The gross short position was trimmed by 4.5k contracts, leaving 29.5k. It is the smallest gross short position since before Abe was elected in Prime Minister in 2012. The net long yen speculative position rose to 53.3k contracts. The record was also set in 2008 at 65.9k contracts.
There were three significant speculative position adjustments in the CFTC reporting week ending March 22. The largest was the unwinding of the previous week's record jump in gross long sterling positions. After adding 33.5k contracts, speculators liquidated 24.4k contracts, leaving 38.5k.
Speculators continued to reduce the gross short euro position as they have done throughout the first quarter. The gross short position peaked near 262k contracts in early-December. With the 10.5k decline in the latest reporting period, the gross long position stands at 157.4k contracts.
Speculators reduced Canadian dollar exposure. The bulls took profits, and the bottom pickers were punished.
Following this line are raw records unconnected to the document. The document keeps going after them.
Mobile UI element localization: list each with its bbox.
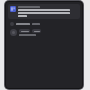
- button[interactable]: Action: [32, 29, 41, 33]
- button[interactable]: Action: [8, 29, 80, 36]
- button[interactable]: [8, 21, 80, 27]
- button[interactable]: App icon: [10, 6, 16, 12]
- button[interactable]: App icon: [8, 4, 80, 19]
- button[interactable]: Action: [19, 29, 30, 33]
The gross short position fell 11.6k contracts to 36.8k. The gross long position fell by a third or 9.8k contracts to 21.8k.
If there was an overall pattern, it was that speculators tended to reduce short currency future positions. They did so for six of the eight currency futures we follow. The exception were the top pickers in the Australian dollar, who added 1.1k to their gross short position, lifting it to almost 50k contracts. Speculators also added to the gross short Mexican peso position. The 6.7k contract increase boosted the gross short position to 74.2k contracts.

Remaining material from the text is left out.